▸ What the task asks: What you return should be the exact lines from the one with "as ações em" to the end of the records below, both included, and no pictures.

▸ Extracted data:
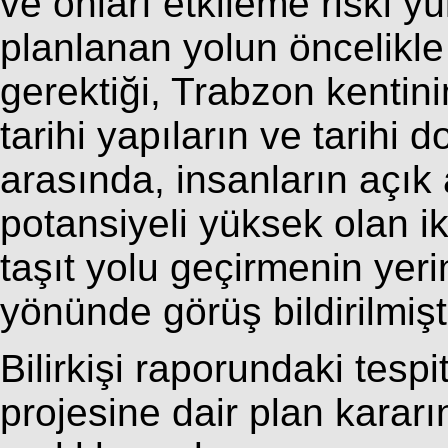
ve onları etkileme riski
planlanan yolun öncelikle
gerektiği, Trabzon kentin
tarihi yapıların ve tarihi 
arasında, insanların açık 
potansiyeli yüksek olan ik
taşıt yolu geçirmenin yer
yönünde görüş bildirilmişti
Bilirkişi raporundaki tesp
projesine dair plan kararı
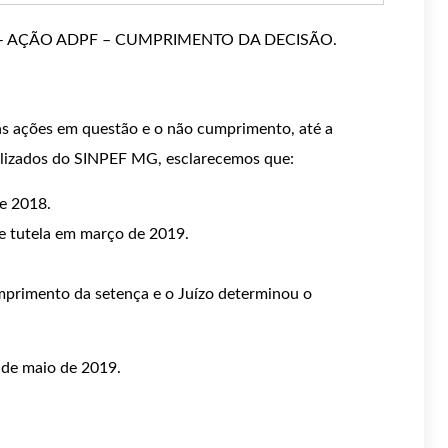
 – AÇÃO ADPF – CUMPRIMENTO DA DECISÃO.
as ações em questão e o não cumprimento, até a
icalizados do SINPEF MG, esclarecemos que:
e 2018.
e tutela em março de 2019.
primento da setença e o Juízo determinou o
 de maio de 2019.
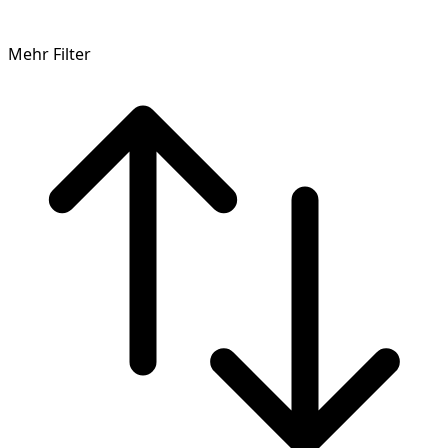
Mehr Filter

▸ Result of the task:
as ações em questão e o não cumprimento, até a
icalizados do SINPEF MG, esclarecemos que:
e 2018.
e tutela em março de 2019.
primento da setença e o Juízo determinou o
 de maio de 2019.
Mehr Filter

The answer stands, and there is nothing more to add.